[INPUT FOR THIS TASK — start]

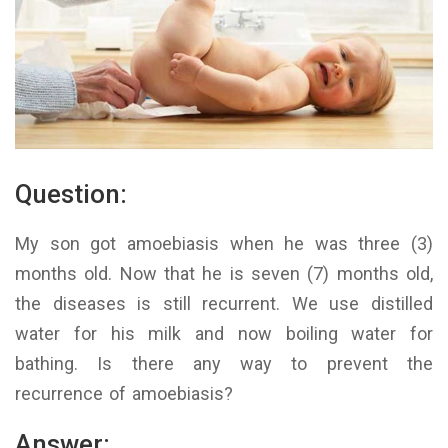
Question:
My son got amoebiasis when he was three (3)
months old. Now that he is seven (7) months old,
the diseases is still recurrent. We use distilled
water for his milk and now boiling water for
bathing. Is there any way to prevent the
recurrence of amoebiasis?
Answer:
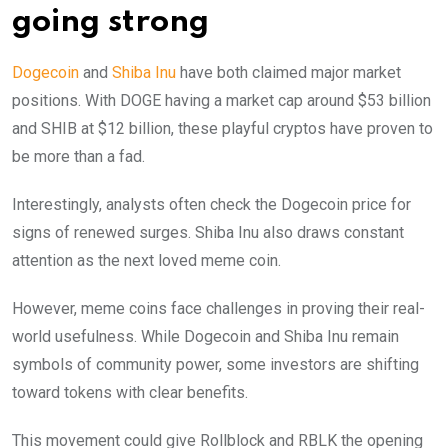
going strong
Dogecoin
and
Shiba Inu
have both claimed major market
positions. With DOGE having a market cap around $53 billion
and SHIB at $12 billion, these playful cryptos have proven to
be more than a fad.
Interestingly, analysts often check the Dogecoin price for
signs of renewed surges. Shiba Inu also draws constant
attention as the next loved meme coin.
However, meme coins face challenges in proving their real-
world usefulness. While Dogecoin and Shiba Inu remain
symbols of community power, some investors are shifting
toward tokens with clear benefits.
This movement could give Rollblock and RBLK the opening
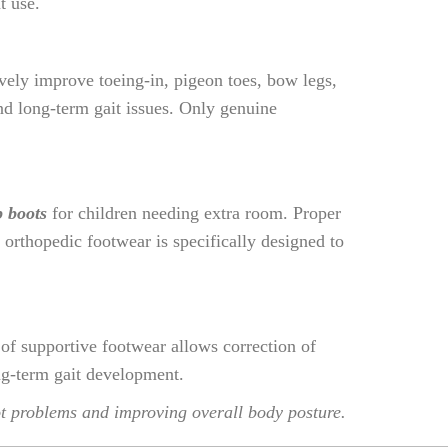
t use.
ively improve toeing-in, pigeon toes, bow legs,
and long-term gait issues. Only genuine
p boots
for children needing extra room. Proper
orthopedic footwear is specifically designed to
 of supportive footwear allows correction of
ong-term gait development.
oot problems and improving overall body posture.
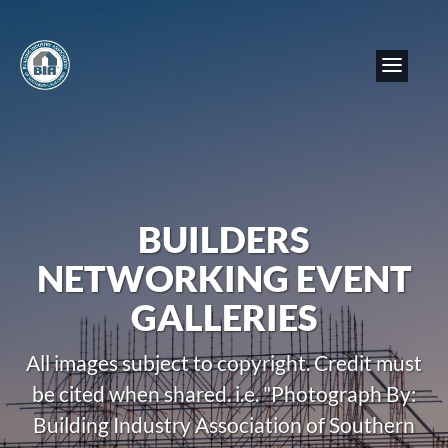
BUILDERS
NETWORKING EVENT
GALLERIES
All images subject to copyright. Credit must
be cited when shared. i.e. "Photograph By:
Building Industry Association of Southern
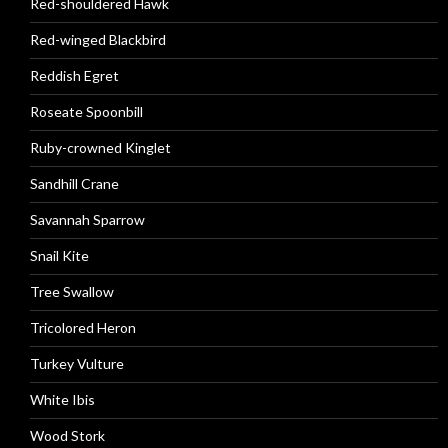
Red-shouldered Hawk
Red-winged Blackbird
Reddish Egret
Roseate Spoonbill
Ruby-crowned Kinglet
Sandhill Crane
Savannah Sparrow
Snail Kite
Tree Swallow
Tricolored Heron
Turkey Vulture
White Ibis
Wood Stork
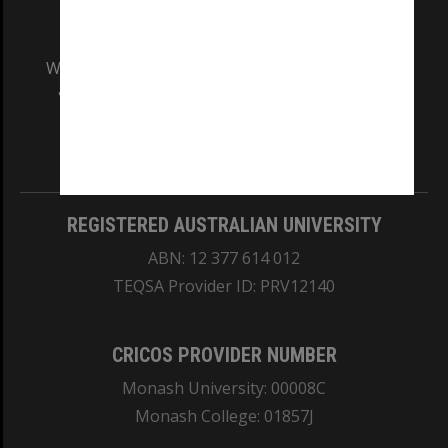
We acknowledge and pay respects to the Elders
and Traditional Owners of the land on which
our Australian campuses stand.
Information for Indigenous Australians
REGISTERED AUSTRALIAN UNIVERSITY
ABN: 12 377 614 012
TEQSA Provider ID: PRV12140
CRICOS PROVIDER NUMBER
Monash University: 00008C
Monash College: 01857J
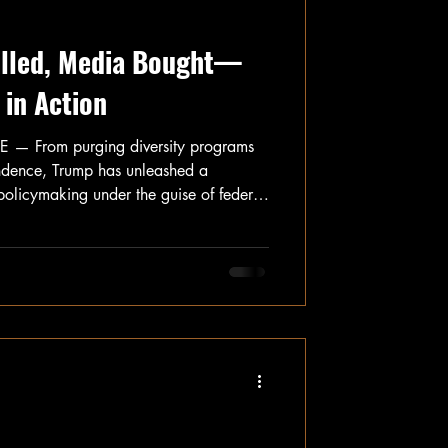
Killed, Media Bought—
in Action
From purging diversity programs
ndence, Trump has unleashed a
t policymaking under the guise of federal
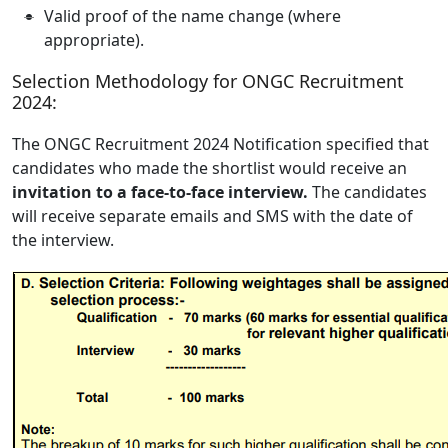
Valid proof of the name change (where
appropriate).
Selection Methodology for ONGC Recruitment
2024:
The ONGC Recruitment 2024 Notification specified that
candidates who made the shortlist would receive an
invitation to a face-to-face interview.
The candidates
will receive separate emails and SMS with the date of
the interview.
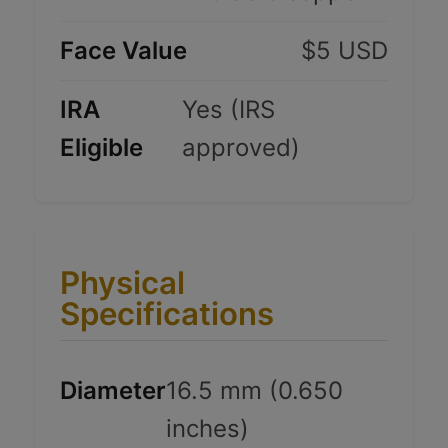
Face Value
$5 USD
IRA
Yes (IRS
Eligible
approved)
Physical
Specifications
Diameter
16.5 mm (0.650
inches)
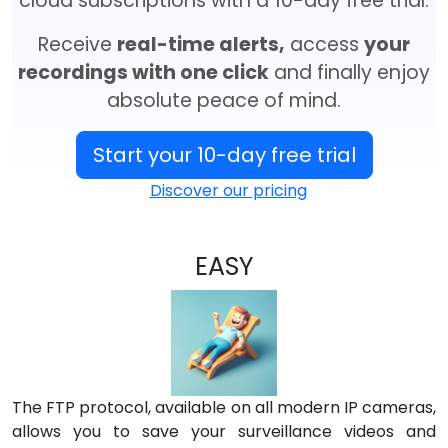
cloud subscriptions with a 10-day free trial.
Receive
real-time alerts,
access
your
recordings with one click
and finally enjoy
absolute peace of mind.
Start your 10-day free trial
Discover our pricing
EASY
The FTP protocol, available on all modern IP cameras,
allows you to save your surveillance videos and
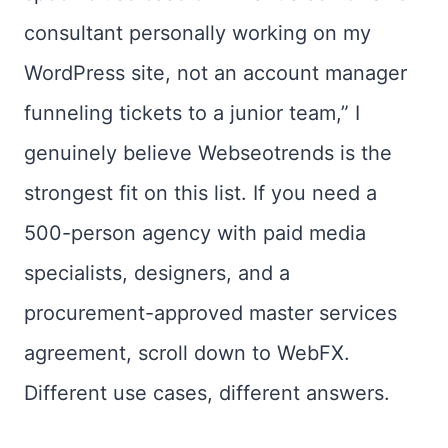
consultant personally working on my
WordPress site, not an account manager
funneling tickets to a junior team,” I
genuinely believe Webseotrends is the
strongest fit on this list. If you need a
500-person agency with paid media
specialists, designers, and a
procurement-approved master services
agreement, scroll down to WebFX.
Different use cases, different answers.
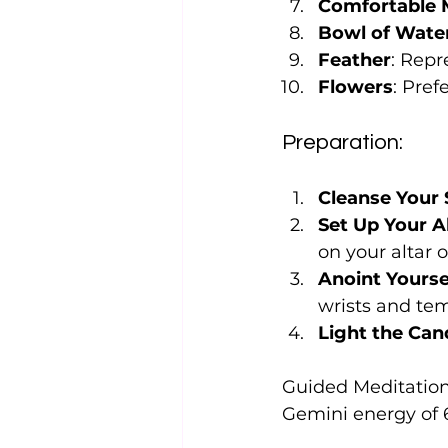
Comfortable 
Bowl of Wate
Feather
: Repr
Flowers
: Pref
Preparation:
Cleanse Your
Set Up Your A
on your altar 
Anoint Yourse
wrists and tem
Light the Can
Guided Meditation 
Gemini energy of 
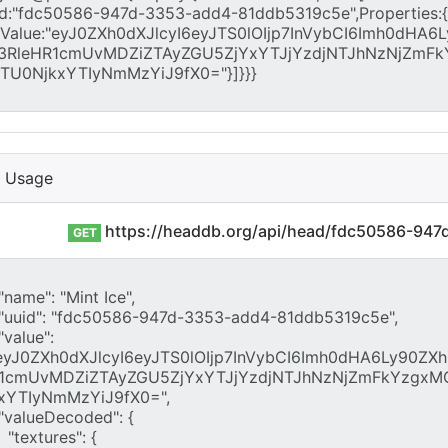
I Usage
https://headdb.org/api/head/fdc50586-94
GET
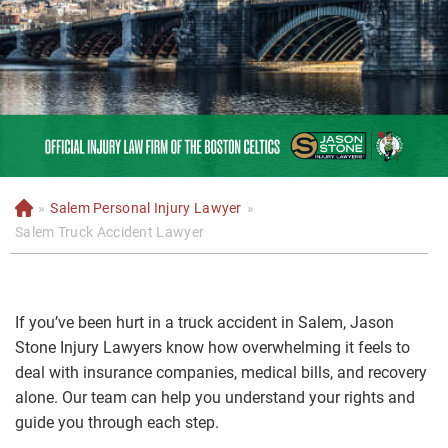
»
Salem Personal Injury Lawyer
»
H
o
Salem Truck Accident Lawyer
m
e
If you’ve been hurt in a truck accident in Salem, Jason
Stone Injury Lawyers know how overwhelming it feels to
deal with insurance companies, medical bills, and recovery
alone. Our team can help you understand your rights and
guide you through each step.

[INPUT FOR THIS TASK — finish]

**TRY IT**
Spot every line in the entries that includes the word "Shiba", and copy each one out.

**EXERCISE OUTPUT**
Shiba Inu
signs of renewed surges. Shiba Inu also draws constant
world usefulness. While Dogecoin and Shiba Inu remain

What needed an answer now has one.